Reference Link: https://software.intel.com/sites/default/files/article/402129/mpx-linux64-abi.pdf (page number 56).
The Register Save Area: The prologue of a function taking a variable argument list and known to call the macro va_start is expected to save the argument registers to the register save area. Each argument register has a fixed offset in the register save area.
Upvotes: 0
Reputation: 5635
Traditionally, the arguments were "always" push on the stack, regardless of other register passing optimisations, and then va_list was basically just a pointer into the stack to identify the next argument to va_arg. However, register passing is so favoured on new processors and compiler optimisation settings, that even varargs are put as registers.
With this, va_list
becomes a small data structure (or a pointer to that data structure) which captures all those register arguments, /and/ has a pointer into the stack, if the number of arguments are too many.
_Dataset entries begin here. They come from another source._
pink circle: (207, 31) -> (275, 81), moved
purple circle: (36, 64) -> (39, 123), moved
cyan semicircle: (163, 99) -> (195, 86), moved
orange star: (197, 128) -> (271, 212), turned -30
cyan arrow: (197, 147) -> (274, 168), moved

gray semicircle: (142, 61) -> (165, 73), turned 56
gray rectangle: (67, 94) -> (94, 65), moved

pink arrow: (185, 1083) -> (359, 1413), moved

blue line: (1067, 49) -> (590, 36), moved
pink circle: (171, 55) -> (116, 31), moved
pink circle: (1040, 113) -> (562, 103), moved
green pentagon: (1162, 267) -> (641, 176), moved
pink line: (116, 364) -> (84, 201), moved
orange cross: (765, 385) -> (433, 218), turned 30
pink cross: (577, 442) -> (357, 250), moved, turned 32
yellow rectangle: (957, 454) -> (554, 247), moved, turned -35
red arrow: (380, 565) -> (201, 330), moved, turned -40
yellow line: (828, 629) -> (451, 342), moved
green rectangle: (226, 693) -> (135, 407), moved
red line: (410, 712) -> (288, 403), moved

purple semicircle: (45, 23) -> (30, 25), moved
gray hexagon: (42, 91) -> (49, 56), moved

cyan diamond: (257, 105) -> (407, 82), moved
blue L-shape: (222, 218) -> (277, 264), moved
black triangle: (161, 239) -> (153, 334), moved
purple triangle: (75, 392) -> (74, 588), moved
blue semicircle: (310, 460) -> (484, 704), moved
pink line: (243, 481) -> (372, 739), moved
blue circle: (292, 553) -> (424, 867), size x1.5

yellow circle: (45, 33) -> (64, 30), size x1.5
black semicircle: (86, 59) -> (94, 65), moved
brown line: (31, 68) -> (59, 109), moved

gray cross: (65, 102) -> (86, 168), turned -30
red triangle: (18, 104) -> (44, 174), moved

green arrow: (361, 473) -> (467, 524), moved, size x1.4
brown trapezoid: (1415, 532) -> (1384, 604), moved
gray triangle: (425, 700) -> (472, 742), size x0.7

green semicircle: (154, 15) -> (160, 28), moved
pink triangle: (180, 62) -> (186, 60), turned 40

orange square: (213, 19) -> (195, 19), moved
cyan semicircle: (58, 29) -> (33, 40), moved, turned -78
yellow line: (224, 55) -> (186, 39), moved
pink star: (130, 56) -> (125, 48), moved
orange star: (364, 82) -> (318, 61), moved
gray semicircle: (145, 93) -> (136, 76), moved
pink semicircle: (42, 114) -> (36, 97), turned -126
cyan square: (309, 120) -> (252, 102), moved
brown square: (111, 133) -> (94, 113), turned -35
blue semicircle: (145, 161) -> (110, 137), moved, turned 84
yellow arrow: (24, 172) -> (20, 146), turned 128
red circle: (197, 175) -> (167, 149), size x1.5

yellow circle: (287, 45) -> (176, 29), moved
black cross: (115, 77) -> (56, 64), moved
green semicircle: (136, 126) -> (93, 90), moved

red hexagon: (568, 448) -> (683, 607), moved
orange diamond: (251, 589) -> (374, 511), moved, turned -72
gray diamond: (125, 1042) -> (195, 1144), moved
The va_arg
macro first steps through the captured registers, then steps through the stack entries, so va_list
also has a "current index".
Note that at least in the gcc implementation va_list
is a hybrid object: When declared in the body it is an instance of the structure, but when passed as an argument, it magically becomes a pointer, like a C++ reference even though C doesn't have the concept of references.
In some platforms va_list
also allocates some dynamic memory, which is why you should always call va_end
.
Upvotes: 2
Reputation: 68089
C h\s the standard mechanisms to access those parameters. Macros are defined in the stdarg.h
http://www.cse.unt.edu/~donr/courses/4410/NOTES/stdarg/
here you have a very simple implementation of the sniprintf
int ts_formatstring(char *buf, size_t maxlen, const char *fmt, va_list va)
{
char *start_buf = buf;
maxlen--;
while(*fmt && maxlen)
{
/* Character needs formating? */
if (*fmt == '%')
{
switch (*(++fmt))
{
case 'c':
*buf++ = va_arg(va, int);
maxlen--;
break;
case 'd':
case 'i':
{
signed int val = va_arg(va, signed int);
if (val < 0)
{
val *= -1;
*buf++ = '-';
maxlen--;
}
maxlen = ts_itoa(&buf, val, 10, maxlen);
}
break;
case 's':
{
char * arg = va_arg(va, char *);
while (*arg && maxlen)
{
*buf++ = *arg++;
maxlen--;
}
}
break;
case 'u':
maxlen = ts_itoa(&buf, va_arg(va, unsigned int), 10, maxlen);
break;
case 'x':
case 'X':
maxlen = ts_itoa(&buf, va_arg(va, int), 16, maxlen);
break;
case '%':
*buf++ = '%';
maxlen--;
break;
}
fmt++;
}
/* Else just copy */
else
{
*buf++ = *fmt++;
maxlen--;
}
}
*buf = 0;
return (int)(buf - start_buf);
}
int sniprintf(char *buf, size_t maxlen, const char *fmt, ...)
{
int length;
va_list va;
va_start(va, fmt);
length = ts_formatstring(buf, maxlen, fmt, va);
va_end(va);
return length;
}
It is from the atollic studio tiny printf.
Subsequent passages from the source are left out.